* _What you need to do_
Report each line of the records where "veya" occurs.

Saved entries

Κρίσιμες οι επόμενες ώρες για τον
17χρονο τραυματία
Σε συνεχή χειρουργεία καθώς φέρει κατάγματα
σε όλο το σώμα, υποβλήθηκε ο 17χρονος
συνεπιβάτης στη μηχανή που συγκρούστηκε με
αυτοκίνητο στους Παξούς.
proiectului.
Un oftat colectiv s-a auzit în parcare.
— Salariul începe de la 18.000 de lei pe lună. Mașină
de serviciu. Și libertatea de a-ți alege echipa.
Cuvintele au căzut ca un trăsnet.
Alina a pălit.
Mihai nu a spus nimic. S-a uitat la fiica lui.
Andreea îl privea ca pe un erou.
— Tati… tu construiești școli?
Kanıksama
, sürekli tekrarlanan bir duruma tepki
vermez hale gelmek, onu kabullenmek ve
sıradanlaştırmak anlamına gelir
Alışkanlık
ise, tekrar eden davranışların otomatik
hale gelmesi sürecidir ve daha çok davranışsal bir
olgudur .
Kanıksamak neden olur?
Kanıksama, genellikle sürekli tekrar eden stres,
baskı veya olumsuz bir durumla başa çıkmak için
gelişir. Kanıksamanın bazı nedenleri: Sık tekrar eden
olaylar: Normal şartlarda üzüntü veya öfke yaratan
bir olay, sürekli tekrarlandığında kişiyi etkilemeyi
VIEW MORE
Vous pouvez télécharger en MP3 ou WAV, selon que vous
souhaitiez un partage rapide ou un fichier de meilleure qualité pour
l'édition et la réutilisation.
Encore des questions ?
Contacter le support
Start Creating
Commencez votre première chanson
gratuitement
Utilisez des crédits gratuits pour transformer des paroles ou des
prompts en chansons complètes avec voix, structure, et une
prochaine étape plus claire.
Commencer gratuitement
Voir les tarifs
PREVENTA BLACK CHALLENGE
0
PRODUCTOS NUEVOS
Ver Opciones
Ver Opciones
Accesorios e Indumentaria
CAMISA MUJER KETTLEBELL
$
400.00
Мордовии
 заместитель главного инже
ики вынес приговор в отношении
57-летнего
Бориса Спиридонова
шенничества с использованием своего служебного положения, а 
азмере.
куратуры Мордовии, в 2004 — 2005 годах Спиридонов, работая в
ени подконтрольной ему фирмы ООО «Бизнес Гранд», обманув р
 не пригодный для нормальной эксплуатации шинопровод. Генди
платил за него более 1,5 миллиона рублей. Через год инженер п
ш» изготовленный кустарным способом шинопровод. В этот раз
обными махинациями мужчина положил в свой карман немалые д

* _Written answer_
baskı veya olumsuz bir durumla başa çıkmak için
olaylar: Normal şartlarda üzüntü veya öfke yaratan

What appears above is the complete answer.